**What is required**
Print exactly the lines that run from the one containing "Outline whatever counts" to the final line of the data, both included, and print none of the pictures.

Dataset entries
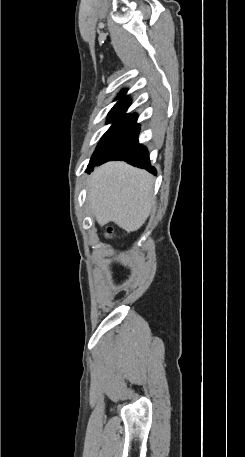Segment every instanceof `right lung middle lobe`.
Instances as JSON below:
<instances>
[{"label": "right lung middle lobe", "instance_id": "obj_1", "mask_svg": "<svg viewBox=\"0 0 245 457\" xmlns=\"http://www.w3.org/2000/svg\"><path fill=\"white\" fill-rule=\"evenodd\" d=\"M129 114H125L124 112H110L108 115V122H113V125L110 129L103 135L101 138L91 160L88 165V170H91L93 166L96 164L97 160L104 152L106 147L110 144L113 138L116 136L118 131L121 129L123 124L125 123L126 119L128 118Z\"/></svg>", "mask_w": 245, "mask_h": 457}]
</instances>
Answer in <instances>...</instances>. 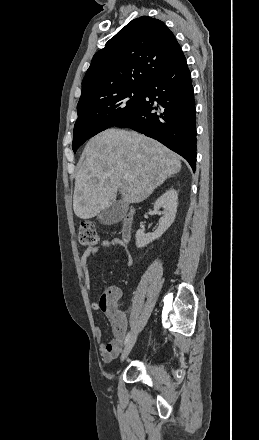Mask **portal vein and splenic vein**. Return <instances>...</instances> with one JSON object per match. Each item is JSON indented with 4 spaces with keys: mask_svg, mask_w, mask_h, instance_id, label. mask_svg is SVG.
I'll list each match as a JSON object with an SVG mask.
<instances>
[{
    "mask_svg": "<svg viewBox=\"0 0 259 440\" xmlns=\"http://www.w3.org/2000/svg\"><path fill=\"white\" fill-rule=\"evenodd\" d=\"M124 178L126 179V180H133L134 178H133V176H131V175H129V174H126L125 176H124Z\"/></svg>",
    "mask_w": 259,
    "mask_h": 440,
    "instance_id": "obj_1",
    "label": "portal vein and splenic vein"
}]
</instances>
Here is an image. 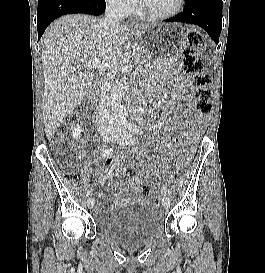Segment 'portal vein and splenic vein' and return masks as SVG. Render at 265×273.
Instances as JSON below:
<instances>
[{"label": "portal vein and splenic vein", "mask_w": 265, "mask_h": 273, "mask_svg": "<svg viewBox=\"0 0 265 273\" xmlns=\"http://www.w3.org/2000/svg\"><path fill=\"white\" fill-rule=\"evenodd\" d=\"M110 65L111 64L108 62L100 61L97 58H92L84 66L87 67L88 69L104 70L106 68H110ZM77 69L81 68H73L74 71H76Z\"/></svg>", "instance_id": "obj_1"}]
</instances>
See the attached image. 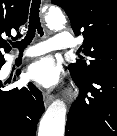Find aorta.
Instances as JSON below:
<instances>
[{
    "label": "aorta",
    "instance_id": "762f6f07",
    "mask_svg": "<svg viewBox=\"0 0 117 136\" xmlns=\"http://www.w3.org/2000/svg\"><path fill=\"white\" fill-rule=\"evenodd\" d=\"M45 20L54 29H62L66 23L65 16L57 8L50 9ZM66 113L65 103L54 101L40 121L38 136H64Z\"/></svg>",
    "mask_w": 117,
    "mask_h": 136
}]
</instances>
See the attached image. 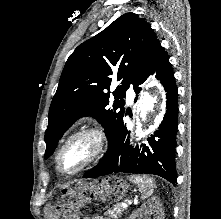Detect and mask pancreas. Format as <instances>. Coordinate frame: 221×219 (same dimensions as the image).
Returning <instances> with one entry per match:
<instances>
[{
    "label": "pancreas",
    "mask_w": 221,
    "mask_h": 219,
    "mask_svg": "<svg viewBox=\"0 0 221 219\" xmlns=\"http://www.w3.org/2000/svg\"><path fill=\"white\" fill-rule=\"evenodd\" d=\"M124 210L125 208L122 207L121 205L119 204L114 205L113 208L104 212L105 219H118L119 217L122 216Z\"/></svg>",
    "instance_id": "pancreas-1"
}]
</instances>
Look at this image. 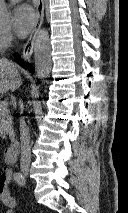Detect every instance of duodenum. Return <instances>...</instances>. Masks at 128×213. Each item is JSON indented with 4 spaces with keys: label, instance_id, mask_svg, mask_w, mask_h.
<instances>
[{
    "label": "duodenum",
    "instance_id": "obj_1",
    "mask_svg": "<svg viewBox=\"0 0 128 213\" xmlns=\"http://www.w3.org/2000/svg\"><path fill=\"white\" fill-rule=\"evenodd\" d=\"M20 143L16 136L11 138V144L4 150V159L7 163H12L18 156Z\"/></svg>",
    "mask_w": 128,
    "mask_h": 213
}]
</instances>
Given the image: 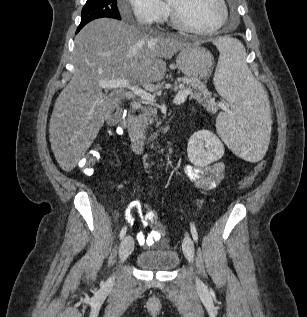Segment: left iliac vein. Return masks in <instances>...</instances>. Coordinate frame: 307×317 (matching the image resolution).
<instances>
[{
	"mask_svg": "<svg viewBox=\"0 0 307 317\" xmlns=\"http://www.w3.org/2000/svg\"><path fill=\"white\" fill-rule=\"evenodd\" d=\"M183 252L190 263H193L194 260V242L191 237L186 236L183 239L182 243ZM196 284L200 289L204 288V284L197 278Z\"/></svg>",
	"mask_w": 307,
	"mask_h": 317,
	"instance_id": "1",
	"label": "left iliac vein"
}]
</instances>
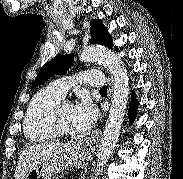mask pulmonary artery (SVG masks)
Instances as JSON below:
<instances>
[{
  "mask_svg": "<svg viewBox=\"0 0 183 179\" xmlns=\"http://www.w3.org/2000/svg\"><path fill=\"white\" fill-rule=\"evenodd\" d=\"M76 78L70 76L62 77L51 82L49 87L63 97L76 81L92 87H102L105 83L102 73L96 70L80 72Z\"/></svg>",
  "mask_w": 183,
  "mask_h": 179,
  "instance_id": "1",
  "label": "pulmonary artery"
}]
</instances>
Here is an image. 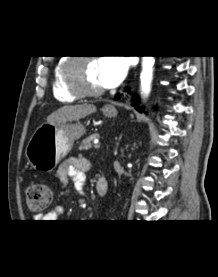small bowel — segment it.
Wrapping results in <instances>:
<instances>
[{
  "mask_svg": "<svg viewBox=\"0 0 218 277\" xmlns=\"http://www.w3.org/2000/svg\"><path fill=\"white\" fill-rule=\"evenodd\" d=\"M91 162L85 158H70L64 161L58 169L57 175L62 184L72 180L75 189L84 193L86 186V173L91 168ZM64 214L63 206H56L44 215H37L40 222H54Z\"/></svg>",
  "mask_w": 218,
  "mask_h": 277,
  "instance_id": "obj_1",
  "label": "small bowel"
}]
</instances>
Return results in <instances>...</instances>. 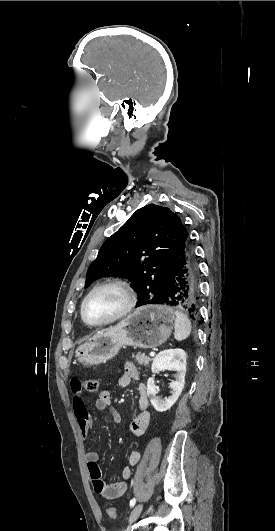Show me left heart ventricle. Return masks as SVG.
Listing matches in <instances>:
<instances>
[{"label":"left heart ventricle","instance_id":"obj_1","mask_svg":"<svg viewBox=\"0 0 275 531\" xmlns=\"http://www.w3.org/2000/svg\"><path fill=\"white\" fill-rule=\"evenodd\" d=\"M125 298L123 293L113 287L94 293L84 305V316L89 322L103 321L123 309Z\"/></svg>","mask_w":275,"mask_h":531}]
</instances>
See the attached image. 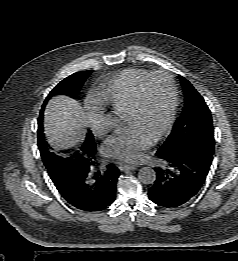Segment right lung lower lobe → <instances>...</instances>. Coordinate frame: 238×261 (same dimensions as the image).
I'll list each match as a JSON object with an SVG mask.
<instances>
[{
    "instance_id": "1",
    "label": "right lung lower lobe",
    "mask_w": 238,
    "mask_h": 261,
    "mask_svg": "<svg viewBox=\"0 0 238 261\" xmlns=\"http://www.w3.org/2000/svg\"><path fill=\"white\" fill-rule=\"evenodd\" d=\"M75 168L66 181L54 183L61 196L73 207L86 212L109 207L116 197V183L120 176L118 168L110 164L105 170L96 171L94 161Z\"/></svg>"
}]
</instances>
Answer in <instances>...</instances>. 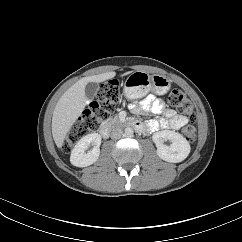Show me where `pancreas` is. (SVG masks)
<instances>
[{
    "label": "pancreas",
    "instance_id": "cf45deb5",
    "mask_svg": "<svg viewBox=\"0 0 242 242\" xmlns=\"http://www.w3.org/2000/svg\"><path fill=\"white\" fill-rule=\"evenodd\" d=\"M122 123H123V121H121L117 116H115L114 118L109 119V124L110 125H114V124L121 125Z\"/></svg>",
    "mask_w": 242,
    "mask_h": 242
}]
</instances>
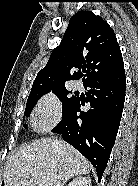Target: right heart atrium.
<instances>
[{
  "label": "right heart atrium",
  "instance_id": "d8ad5b80",
  "mask_svg": "<svg viewBox=\"0 0 138 186\" xmlns=\"http://www.w3.org/2000/svg\"><path fill=\"white\" fill-rule=\"evenodd\" d=\"M62 117V103L59 97L49 92L42 96L35 107V126L41 131L53 128Z\"/></svg>",
  "mask_w": 138,
  "mask_h": 186
}]
</instances>
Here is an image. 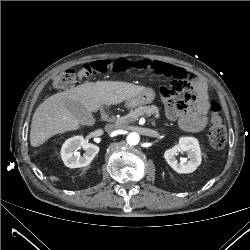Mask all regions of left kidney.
I'll return each instance as SVG.
<instances>
[{"label":"left kidney","mask_w":250,"mask_h":250,"mask_svg":"<svg viewBox=\"0 0 250 250\" xmlns=\"http://www.w3.org/2000/svg\"><path fill=\"white\" fill-rule=\"evenodd\" d=\"M178 152H186L189 160L180 158L178 161L176 158ZM164 158L177 173H192L202 160L199 142L194 137H181L178 145L165 151Z\"/></svg>","instance_id":"left-kidney-1"}]
</instances>
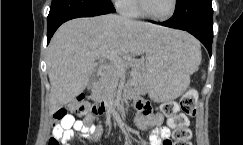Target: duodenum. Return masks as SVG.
I'll return each instance as SVG.
<instances>
[{"label":"duodenum","instance_id":"obj_1","mask_svg":"<svg viewBox=\"0 0 243 145\" xmlns=\"http://www.w3.org/2000/svg\"><path fill=\"white\" fill-rule=\"evenodd\" d=\"M106 71V67L105 66H101L99 68V74H104ZM131 95L130 90H125L124 94H123V98H128ZM112 103L111 100H102L99 101L93 108V112L95 114H102L104 113L107 108L110 106V104Z\"/></svg>","mask_w":243,"mask_h":145}]
</instances>
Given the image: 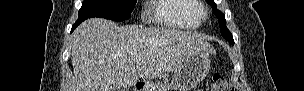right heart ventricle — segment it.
Segmentation results:
<instances>
[{"instance_id": "obj_1", "label": "right heart ventricle", "mask_w": 304, "mask_h": 91, "mask_svg": "<svg viewBox=\"0 0 304 91\" xmlns=\"http://www.w3.org/2000/svg\"><path fill=\"white\" fill-rule=\"evenodd\" d=\"M150 11L161 26L196 29L201 24L200 5L196 0H155Z\"/></svg>"}]
</instances>
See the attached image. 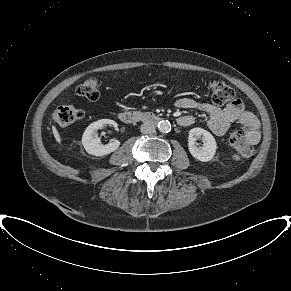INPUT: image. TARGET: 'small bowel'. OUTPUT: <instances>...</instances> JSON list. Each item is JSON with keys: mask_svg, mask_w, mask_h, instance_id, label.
Instances as JSON below:
<instances>
[{"mask_svg": "<svg viewBox=\"0 0 291 291\" xmlns=\"http://www.w3.org/2000/svg\"><path fill=\"white\" fill-rule=\"evenodd\" d=\"M176 106L182 109H199L209 115L207 126L209 130L217 135H224L232 122L238 121L245 129V134L252 144L260 140L259 121L257 117L245 109L240 99H235L224 108H220L211 103L198 102L191 98H180L176 101ZM194 122L191 115H182L178 118L181 126H190Z\"/></svg>", "mask_w": 291, "mask_h": 291, "instance_id": "1", "label": "small bowel"}]
</instances>
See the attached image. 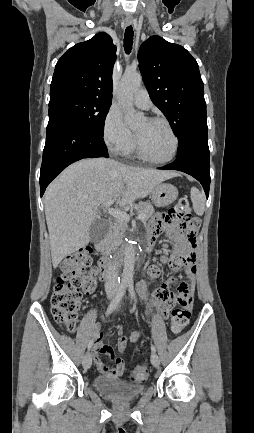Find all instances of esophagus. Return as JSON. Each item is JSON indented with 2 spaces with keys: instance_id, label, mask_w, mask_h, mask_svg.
Wrapping results in <instances>:
<instances>
[{
  "instance_id": "esophagus-1",
  "label": "esophagus",
  "mask_w": 254,
  "mask_h": 433,
  "mask_svg": "<svg viewBox=\"0 0 254 433\" xmlns=\"http://www.w3.org/2000/svg\"><path fill=\"white\" fill-rule=\"evenodd\" d=\"M132 23H133V19H132V18H126V20H125V24H126L127 26L131 25Z\"/></svg>"
}]
</instances>
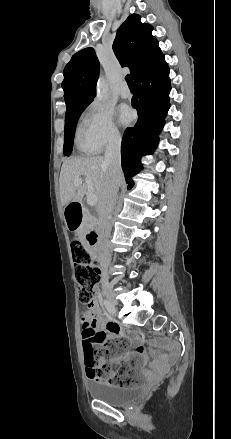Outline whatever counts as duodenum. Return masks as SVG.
Wrapping results in <instances>:
<instances>
[{
    "label": "duodenum",
    "mask_w": 231,
    "mask_h": 439,
    "mask_svg": "<svg viewBox=\"0 0 231 439\" xmlns=\"http://www.w3.org/2000/svg\"><path fill=\"white\" fill-rule=\"evenodd\" d=\"M82 202L77 201L75 203H70L66 210L68 212L67 217L71 218H78L81 212ZM85 243L88 247H90L92 250H95L97 244H98V233L95 230L89 231L85 235Z\"/></svg>",
    "instance_id": "1"
}]
</instances>
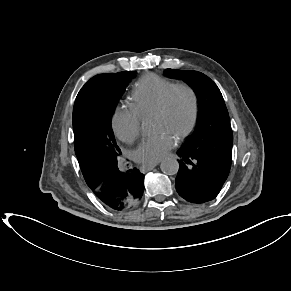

**Task result**
Outline whatever counts as duodenum. Return masks as SVG.
Wrapping results in <instances>:
<instances>
[{
    "label": "duodenum",
    "mask_w": 231,
    "mask_h": 439,
    "mask_svg": "<svg viewBox=\"0 0 231 439\" xmlns=\"http://www.w3.org/2000/svg\"><path fill=\"white\" fill-rule=\"evenodd\" d=\"M82 202L77 201L75 203H70L66 210L68 212L67 217L71 218H78L81 212ZM85 243L88 247H90L92 250H95L97 244H98V233L95 230L89 231L85 235Z\"/></svg>",
    "instance_id": "1"
}]
</instances>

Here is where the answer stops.